礼拝説教から 2020年1月19日

  • 聖書箇所:創世記40章
  • 説教題:神のなさること

 二人は答えた。「私たちは夢を見たが、それを解き明かす人がいない。」ヨセフは言った。「解き明かしは、神のなさることではありませんか。さあ、私に話してください。」(創世記40章8節)

 ヨセフは、「解き明かしは、神のなさること」だと言いました。「自分には何の力もない、だから、あなたがたの力になってあげることはできない」と言ったのではありません。反対に、「私が夢の解き明かしをしてあげよう」と言ったわけでもありません。そうではなくて、「解き明かしは、神のなさること」だと言ったということです。

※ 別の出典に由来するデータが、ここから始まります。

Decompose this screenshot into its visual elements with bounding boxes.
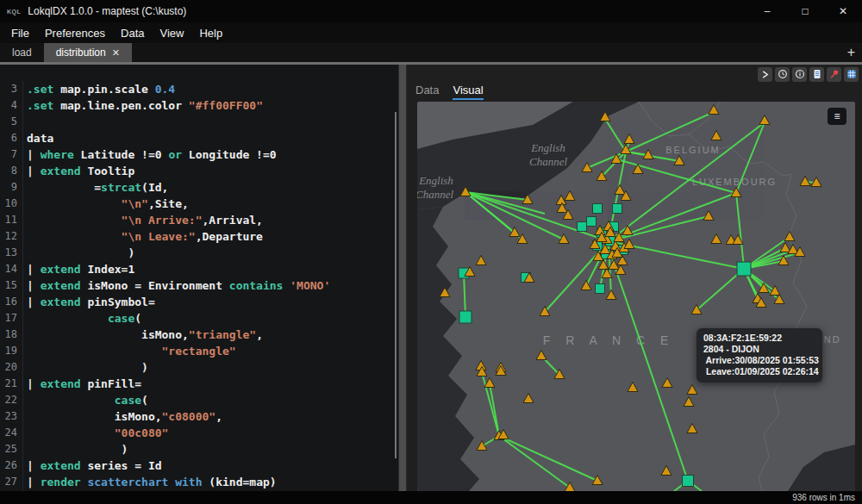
map-menu-button[interactable]: ≡ bbox=[828, 108, 846, 125]
code-text: | render scatterchart with (kind=map) bbox=[23, 474, 277, 490]
tab-close-icon[interactable]: ✕ bbox=[112, 47, 120, 59]
map-label: English bbox=[418, 174, 453, 187]
line-number: 15 bbox=[0, 277, 23, 294]
map-label: F R A N C E bbox=[543, 333, 674, 347]
map-marker-square[interactable] bbox=[459, 311, 472, 323]
menu-item-data[interactable]: Data bbox=[113, 27, 152, 40]
tab-label: distribution bbox=[56, 47, 106, 59]
map-canvas[interactable]: EnglishChannelEnglishChannelBELGIUMLUXEM… bbox=[417, 102, 855, 491]
menu-item-view[interactable]: View bbox=[153, 27, 192, 40]
menu-item-file[interactable]: File bbox=[3, 27, 37, 40]
code-line: 8| extend Tooltip bbox=[0, 163, 398, 179]
menu-item-preferences[interactable]: Preferences bbox=[37, 27, 113, 40]
line-number: 10 bbox=[0, 196, 23, 212]
code-text: isMono,"c08000", bbox=[23, 408, 222, 425]
code-text: =strcat(Id, bbox=[23, 179, 168, 196]
tab-label: load bbox=[12, 47, 32, 59]
map-marker-square[interactable] bbox=[683, 476, 694, 487]
code-text: "\n Leave:",Departure bbox=[23, 228, 263, 245]
code-text: "\n Arrive:",Arrival, bbox=[23, 212, 263, 228]
menu-item-help[interactable]: Help bbox=[191, 27, 230, 40]
query-editor[interactable]: 3.set map.pin.scale 0.44.set map.line.pe… bbox=[0, 65, 398, 491]
tab-distribution[interactable]: distribution✕ bbox=[44, 43, 132, 62]
code-line: 3.set map.pin.scale 0.4 bbox=[0, 81, 398, 97]
map-marker-square[interactable] bbox=[593, 204, 603, 214]
line-number: 12 bbox=[0, 228, 23, 245]
toolbar-clock-button[interactable] bbox=[775, 67, 790, 82]
app-logo-icon: KQL bbox=[7, 9, 21, 15]
clock-icon bbox=[778, 67, 788, 83]
tooltip-line: Leave:01/09/2025 02:26:14 bbox=[703, 366, 815, 377]
toolbar-info-button[interactable] bbox=[792, 67, 807, 82]
map-marker-square[interactable] bbox=[587, 217, 597, 227]
tooltip-line: Arrive:30/08/2025 01:55:53 bbox=[703, 355, 815, 366]
menu-bar: FilePreferencesDataViewHelp bbox=[0, 22, 862, 43]
line-number: 24 bbox=[0, 425, 23, 441]
info-icon bbox=[795, 67, 805, 83]
line-number: 20 bbox=[0, 359, 23, 376]
line-number: 21 bbox=[0, 376, 23, 392]
map-label: Channel bbox=[529, 155, 567, 168]
line-number: 7 bbox=[0, 146, 23, 163]
line-number: 8 bbox=[0, 163, 23, 179]
map-container[interactable]: EnglishChannelEnglishChannelBELGIUMLUXEM… bbox=[417, 102, 855, 491]
map-label: Channel bbox=[417, 188, 453, 201]
new-tab-button[interactable]: + bbox=[840, 43, 862, 62]
code-line: 23 isMono,"c08000", bbox=[0, 408, 398, 425]
line-number: 19 bbox=[0, 343, 23, 359]
code-line: 4.set map.line.pen.color "#ff00FF00" bbox=[0, 97, 398, 114]
code-line: 21| extend pinFill= bbox=[0, 376, 398, 392]
code-line: 27| render scatterchart with (kind=map) bbox=[0, 474, 398, 490]
toolbar-table-button[interactable] bbox=[844, 67, 859, 82]
code-text: .set map.pin.scale 0.4 bbox=[23, 81, 175, 97]
tab-load[interactable]: load bbox=[0, 43, 44, 62]
run-icon bbox=[760, 67, 770, 83]
map-marker-square[interactable] bbox=[596, 284, 605, 294]
code-line: 20 ) bbox=[0, 359, 398, 376]
code-line: 17 case( bbox=[0, 310, 398, 327]
code-line: 25 ) bbox=[0, 441, 398, 457]
code-line: 18 isMono,"triangle", bbox=[0, 327, 398, 343]
code-line: 14| extend Index=1 bbox=[0, 261, 398, 277]
code-line: 10 "\n",Site, bbox=[0, 196, 398, 212]
map-tooltip: 08:3A:F2:1E:59:222804 - DIJON Arrive:30/… bbox=[696, 328, 822, 383]
document-icon bbox=[812, 67, 822, 83]
close-button[interactable]: ✕ bbox=[824, 0, 862, 22]
code-text: isMono,"triangle", bbox=[23, 327, 263, 343]
toolbar-pin-button[interactable] bbox=[827, 67, 841, 82]
results-tab-visual[interactable]: Visual bbox=[453, 84, 483, 100]
panel-splitter[interactable] bbox=[398, 65, 407, 491]
editor-scrollbar[interactable] bbox=[395, 112, 397, 458]
code-line: 9 =strcat(Id, bbox=[0, 179, 398, 196]
map-marker-square[interactable] bbox=[737, 262, 751, 276]
line-number: 22 bbox=[0, 392, 23, 408]
line-number: 26 bbox=[0, 457, 23, 474]
minimize-button[interactable]: – bbox=[748, 0, 786, 22]
results-panel: DataVisual EnglishChannelEnglishChannelB… bbox=[407, 65, 862, 491]
row-count-text: 936 rows in 1ms bbox=[792, 493, 855, 502]
toolbar-run-button[interactable] bbox=[758, 67, 772, 82]
code-text: ) bbox=[23, 441, 128, 457]
map-label: English bbox=[530, 141, 565, 154]
code-text: "rectangle" bbox=[23, 343, 236, 359]
map-marker-square[interactable] bbox=[613, 204, 622, 214]
map-label: LUXEMBOURG bbox=[692, 177, 777, 187]
line-number: 5 bbox=[0, 114, 23, 130]
toolbar-document-button[interactable] bbox=[809, 67, 824, 82]
code-text: | extend Tooltip bbox=[23, 163, 134, 179]
line-number: 23 bbox=[0, 408, 23, 425]
code-line: 12 "\n Leave:",Departure bbox=[0, 228, 398, 245]
tooltip-line: 2804 - DIJON bbox=[703, 344, 815, 355]
maximize-button[interactable]: □ bbox=[786, 0, 824, 22]
code-text: ) bbox=[23, 245, 134, 261]
code-text: "00c080" bbox=[23, 425, 168, 441]
results-tab-data[interactable]: Data bbox=[415, 84, 439, 100]
status-bar: 936 rows in 1ms bbox=[0, 491, 862, 504]
code-text: | extend Index=1 bbox=[23, 261, 134, 277]
line-number: 9 bbox=[0, 179, 23, 196]
line-number: 16 bbox=[0, 294, 23, 310]
results-toolbar bbox=[758, 67, 859, 82]
code-text bbox=[23, 114, 27, 130]
tooltip-line: 08:3A:F2:1E:59:22 bbox=[703, 333, 815, 344]
map-marker-square[interactable] bbox=[578, 222, 587, 232]
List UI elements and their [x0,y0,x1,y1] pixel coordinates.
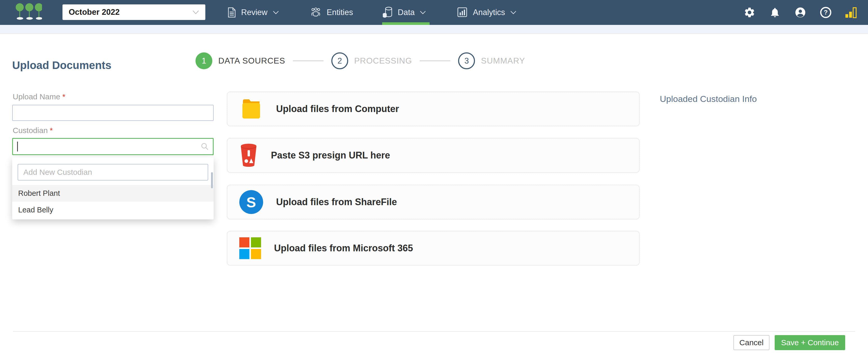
upload-from-computer-card[interactable]: Upload files from Computer [227,92,640,126]
dropdown-scrollbar[interactable] [211,172,213,188]
footer-divider [13,331,855,332]
step-3-circle: 3 [458,52,475,69]
chevron-down-icon [420,11,426,14]
nav-item-label: Data [398,8,414,17]
help-icon[interactable]: ? [819,0,832,25]
people-icon [310,7,321,18]
project-selector[interactable]: October 2022 [62,4,205,20]
nav-item-entities[interactable]: Entities [310,0,353,25]
navbar-icon-group: ? [743,0,868,25]
sub-navbar-strip [0,25,868,34]
sharefile-icon: S [239,190,263,214]
nav-item-label: Entities [327,8,353,17]
custodian-option[interactable]: Robert Plant [12,185,214,202]
custodian-option[interactable]: Lead Belly [12,202,214,218]
step-1-circle: 1 [195,52,212,69]
uploaded-custodian-info-title: Uploaded Custodian Info [660,94,757,104]
connection-status-icon[interactable] [845,0,857,25]
upload-from-sharefile-card[interactable]: S Upload files from ShareFile [227,185,640,219]
text-cursor [17,142,18,151]
chevron-down-icon [273,11,279,14]
sharefile-glyph: S [246,194,256,211]
required-asterisk: * [62,92,65,101]
s3-bucket-icon [239,143,258,168]
cancel-button[interactable]: Cancel [734,335,770,350]
bar-chart-icon [457,7,468,18]
save-continue-button[interactable]: Save + Continue [775,335,845,350]
source-card-label: Upload files from Computer [276,103,399,114]
chevron-down-icon [510,11,517,14]
custodian-input[interactable] [12,138,214,155]
step-connector [420,60,450,61]
step-3-label: SUMMARY [481,56,525,66]
top-navbar: October 2022 Review [0,0,868,25]
step-2-circle: 2 [331,52,348,69]
folder-icon [239,98,263,120]
step-connector [293,60,323,61]
nav-item-data[interactable]: Data [382,0,430,25]
custodian-dropdown: Robert Plant Lead Belly [12,157,214,219]
nav-item-label: Review [241,8,268,17]
upload-name-input[interactable] [12,105,214,121]
nav-item-analytics[interactable]: Analytics [457,0,517,25]
paste-s3-url-card[interactable]: Paste S3 presign URL here [227,138,640,173]
source-card-label: Upload files from ShareFile [276,197,397,208]
settings-gear-icon[interactable] [743,0,756,25]
source-card-label: Paste S3 presign URL here [271,150,390,161]
search-icon [201,143,209,150]
step-1-label: DATA SOURCES [218,56,285,66]
reveal-logo-icon[interactable] [16,3,42,21]
microsoft-icon [239,237,261,259]
source-card-label: Upload files from Microsoft 365 [274,243,413,254]
svg-text:?: ? [824,9,828,16]
custodian-label: Custodian* [13,126,53,135]
add-new-custodian-input[interactable] [18,164,208,181]
notifications-bell-icon[interactable] [769,0,781,25]
page-title: Upload Documents [12,59,112,71]
upload-documents-page: October 2022 Review [0,0,868,360]
document-icon [228,7,236,18]
required-asterisk: * [50,126,53,134]
project-selector-value: October 2022 [69,7,120,17]
chevron-down-icon [192,10,199,14]
upload-from-microsoft-365-card[interactable]: Upload files from Microsoft 365 [227,231,640,266]
wizard-stepper: 1 DATA SOURCES 2 PROCESSING 3 SUMMARY [195,52,525,69]
database-icon [382,6,393,19]
nav-item-review[interactable]: Review [228,0,279,25]
nav-item-label: Analytics [473,8,505,17]
account-avatar-icon[interactable] [794,0,807,25]
step-2-label: PROCESSING [354,56,412,66]
upload-name-label: Upload Name* [13,92,65,101]
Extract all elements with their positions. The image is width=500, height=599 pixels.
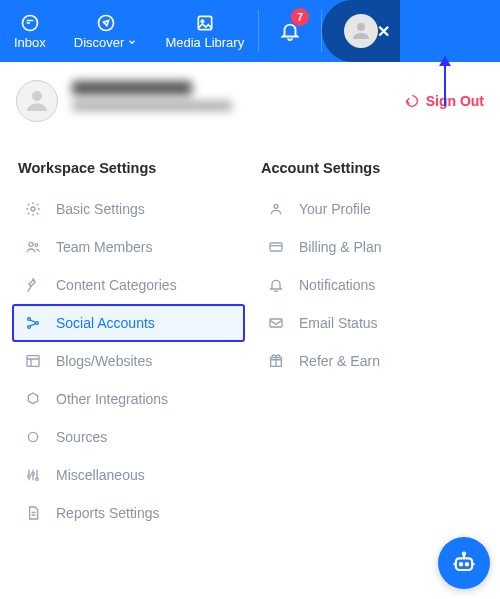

 どういうことでしょうか。それは、ヨセフが、神様のなさることと、自分のすることの区別を、しっかりと弁えていたということになるのではないでしょうか。ヨセフは、「解き明かしは、神様のなさること」であることを弁えて、その神様のなさることに期待したということです。神様のなさることを見ようとしたということです。

 現在の私たちは、夢の解き明かしを求められるようなことはないでしょう。そして、「解き明かしは、神のなさること」だと言わなければならないようなこともないでしょう。

 しかし、どうでしょうか。もしかしたら、私たちもまた、様々な状況の中で、ヨセフと同じように、神様のなさることと、自分のすることの区別を、しっかりと弁えているかどうかが、しばしば問われているのではないかということを思います。私たちは、神様のなさることと、自分のすることを、ごっちゃにしてしまっていることが、しばしばあるのではないかということを思います。

 新約聖書に目を向けると、使徒パウロが、植える者と、水を注ぐ者と、成長させてくださる神様について語っている部分があります。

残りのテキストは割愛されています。